А теперь, в довершение всех бед, наступает жуткая зима, а за ней следом идет одно из самых разрушительных наводнений за всю историю края.

Она была права: половодье ужасное. Советы-Комитеты опростоволосились: 60 000 акров земли затоплено, 15 000 человек осталось без крова, 20 000 тонн картофеля… Но нам и прежде доводилось такое видеть. Например, в 1874-м…

И шлюза не стало, и дома при шлюзе. И черный сундук с буквами Э. Р. А. унесло в море…

Это его вина. («Его вина в том, что не смылся отсюда, пока было можно», – хмурится сержант.) Если бы он был поосмотрительней, если бы он лучше делал свое дело. Он мог бы спасти заслонку. Он мог бы спасти мир.

Или если бы рядом был Дик. Сильный безмозглый Дик.

Он открывает глаза. Над ним склонилось женское лицо. Дымчато-голубые глаза; выбилась прядка каштановых волос.
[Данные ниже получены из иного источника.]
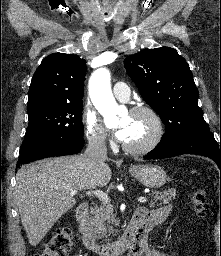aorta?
<instances>
[{
	"label": "aorta",
	"mask_w": 221,
	"mask_h": 256,
	"mask_svg": "<svg viewBox=\"0 0 221 256\" xmlns=\"http://www.w3.org/2000/svg\"><path fill=\"white\" fill-rule=\"evenodd\" d=\"M110 80V72L106 68L94 71L89 80L90 98L106 123L109 119H115L119 112V106L111 91Z\"/></svg>",
	"instance_id": "1"
}]
</instances>
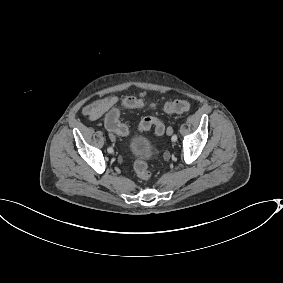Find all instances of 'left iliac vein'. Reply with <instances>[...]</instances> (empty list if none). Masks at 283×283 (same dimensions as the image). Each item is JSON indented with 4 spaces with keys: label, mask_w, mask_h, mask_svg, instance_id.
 <instances>
[{
    "label": "left iliac vein",
    "mask_w": 283,
    "mask_h": 283,
    "mask_svg": "<svg viewBox=\"0 0 283 283\" xmlns=\"http://www.w3.org/2000/svg\"><path fill=\"white\" fill-rule=\"evenodd\" d=\"M173 133V129H172V127H169L168 129H167V134L168 135H171Z\"/></svg>",
    "instance_id": "1"
}]
</instances>
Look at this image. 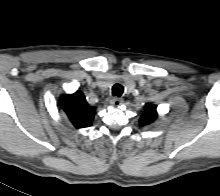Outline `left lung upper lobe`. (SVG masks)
Instances as JSON below:
<instances>
[{
	"instance_id": "5c2ea615",
	"label": "left lung upper lobe",
	"mask_w": 220,
	"mask_h": 196,
	"mask_svg": "<svg viewBox=\"0 0 220 196\" xmlns=\"http://www.w3.org/2000/svg\"><path fill=\"white\" fill-rule=\"evenodd\" d=\"M157 118L156 106L148 104L145 107V113L140 118V126H148L153 123Z\"/></svg>"
}]
</instances>
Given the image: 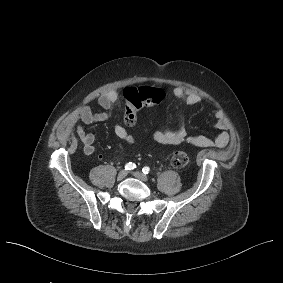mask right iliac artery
<instances>
[{
  "mask_svg": "<svg viewBox=\"0 0 283 283\" xmlns=\"http://www.w3.org/2000/svg\"><path fill=\"white\" fill-rule=\"evenodd\" d=\"M136 168V165L132 162H129L125 165V170H133Z\"/></svg>",
  "mask_w": 283,
  "mask_h": 283,
  "instance_id": "obj_1",
  "label": "right iliac artery"
}]
</instances>
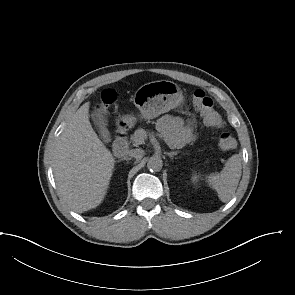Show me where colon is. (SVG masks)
Instances as JSON below:
<instances>
[{
    "label": "colon",
    "mask_w": 295,
    "mask_h": 295,
    "mask_svg": "<svg viewBox=\"0 0 295 295\" xmlns=\"http://www.w3.org/2000/svg\"><path fill=\"white\" fill-rule=\"evenodd\" d=\"M116 99V93L112 89L104 90L100 95L102 108L108 107ZM192 102L200 112L205 124L211 128L220 129L223 120L215 110L212 99L202 90H196L192 95ZM219 146L222 150H232L236 147V140L229 132H221L218 138Z\"/></svg>",
    "instance_id": "colon-1"
}]
</instances>
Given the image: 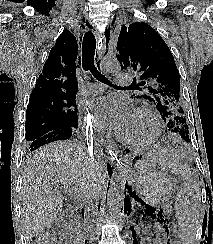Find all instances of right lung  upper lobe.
<instances>
[{
  "label": "right lung upper lobe",
  "mask_w": 213,
  "mask_h": 244,
  "mask_svg": "<svg viewBox=\"0 0 213 244\" xmlns=\"http://www.w3.org/2000/svg\"><path fill=\"white\" fill-rule=\"evenodd\" d=\"M77 54L78 45L75 36L70 31L64 30L51 49L43 66V73L38 77L30 98L50 95L76 96Z\"/></svg>",
  "instance_id": "1"
}]
</instances>
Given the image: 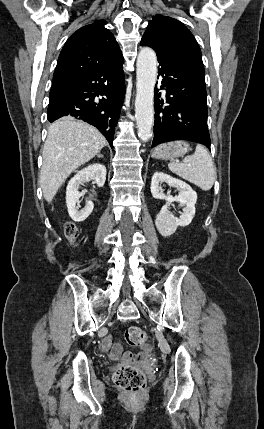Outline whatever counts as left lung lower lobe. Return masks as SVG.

Женская рука ложится ему на лоб. Он видит лицо сиделки. Сиделка. Брюнетка. Значит, он не на подтопленной со всех сторон крыше. Он не там, где мир… Он спасся, он в безопасности. Среди прочих раненых солдат. Она нагибается ниже, что-то говорит. Она такая хорошенькая; это чудо. Она пытается заставить его рассказать…

Но вместо слов из него выходит лающий рваный кашель. Дыхание пресекается; губы синеют. Он выплевывает в подставленную плошку большой и словно бы в ржавых пятнах сгусток.

«Молчите… вам нельзя говорить».

Она подставляет плошку, а свободной рукой поддерживает его ходящие ходуном плечи. Когда кашель сходит на нет, она возвращает плошку на столик у изголовья и помогает ему лечь обратно на подушки. Вытирает потеки слюны возле рта. Берет его за руку.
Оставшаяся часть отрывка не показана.